On campus, underage people found to be in possession of alcohol may be issued a citation for Minor In Possession, but most often, students in this situation are referred to the UO Office of Student Conduct for education and correction. Students who have multiple offenses (i.e. they have not taken advantage of their learning experience) or who engage in other related illegal conduct may be cited.
Off campus, where the Eugene Police Department patrols and responds, underage individuals are more likely to receive a citation for Minor In Possession. Eugene Police also respond seriously to large parties in residential neighborhoods, and besides citing the organizers of the event and the residents of the dwelling, the attendees may also be cited.
Students would be wise to be respectful and compliant if in this situation with Eugene Police off-campus. Do not run. Do not give a false name. Do not refuse lawful orders to stop, sit, disperse, open a door, etc. These behaviors will usually just make a situation much worse, and some students have seriously hurt themselves on fences, trees, roofs, balconies, etc., in trying ill-advised escapes from a party that has been visited by police.
The State of Oregon has an "amnesty" law that ensures that underage people who seek medical help for themselves or another will not be cited for Minor in Possession. Health and well-being is most important, and students should always seek medical help if a person is extremely sick, or unresponsive. UOPD often responds to calls of individuals impaired by substance use, and the priority is to make sure the person is medically cared for. Students will still be referred to the Office of Student Conduct, because of the need to correct the student’s dangerous, high-risk behavior.
The State of Oregon on July 1, 2015, legalized recreational marijuana possession and use for those 21 and older, in private residences only. As a federally funded institution, the UO still abides by federal law, which classifies marijuana as an illegal substance. Marijuana may not be possessed on any UO-owned or -controlled property. Off-campus, it is still illegal to possess or use for those younger than 21, and illegal to use in public areas (which includes parks, publicly-visible or accessible front yards or porches, and common areas in apartments like hallways or lobbies).

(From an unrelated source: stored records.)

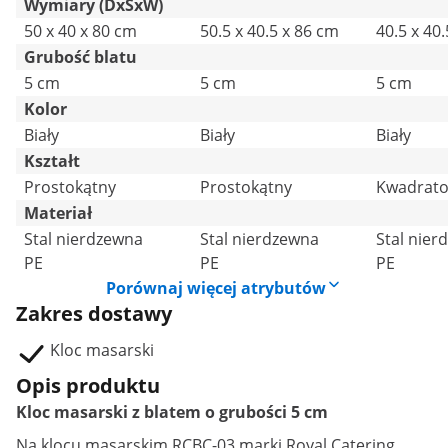
Wymiary (DxSxW)
50 x 40 x 80 cm
50.5 x 40.5 x 86 cm
40.5 x 40
Grubość blatu
5 cm
5 cm
5 cm
Kolor
Biały
Biały
Biały
Kształt
Prostokątny
Prostokątny
Kwadrat
Materiał
Stal nierdzewna
Stal nierdzewna
Stal nier
PE
PE
PE
Porównaj więcej atrybutów
Zakres dostawy
Kloc masarski
Opis produktu
Kloc masarski z blatem o grubości 5 cm
Na
klocu masarskim
RCBC-03 marki Royal Catering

If a student believes that he or she is being treated illegally or unfairly by police, the best course of action is to be cooperative and respectful, but to ask for the officer’s name or badge number, and at an appropriate time, make careful notes of what happened, along with the time and location. Then use that information to make a complaint. Make sure to properly note which agency it is; uniforms may look similar, but there are several law enforcement agencies operating in the area, including UOPD, Eugene Police, Springfield Police, Lane County Sheriffs, Oregon State Police, and the Oregon Liquor Control Commission.
The UOPD has a complaint process, and there are many other avenues informally and formally at the university to have a grievance heard. Dealing with an officer in the field is not the time to try your case.
University of Oregon police have body-worn cameras, car-mounted cameras, and audio recorders to collect evidence of encounters. So most likely, there will be a record of the incident that can show department investigators if the officer behaved inappropriately or illegally.
UOPD takes officer conduct very seriously, and expects its officers to be professional at all times, and to follow the law and department policies. UOPD leadership wants to know about deviations from these expectations, to correct and improve service and performance.
It is legal to video-record police officers conducting their duties in public, but keep a safe distance so as not to interfere with police business or pose a threat to an officer. Again, follow any directions from officers; if there is disagreement or doubt about an officer’s directives or action, that can be resolved or corrected if necessary later, after an incident is safely over.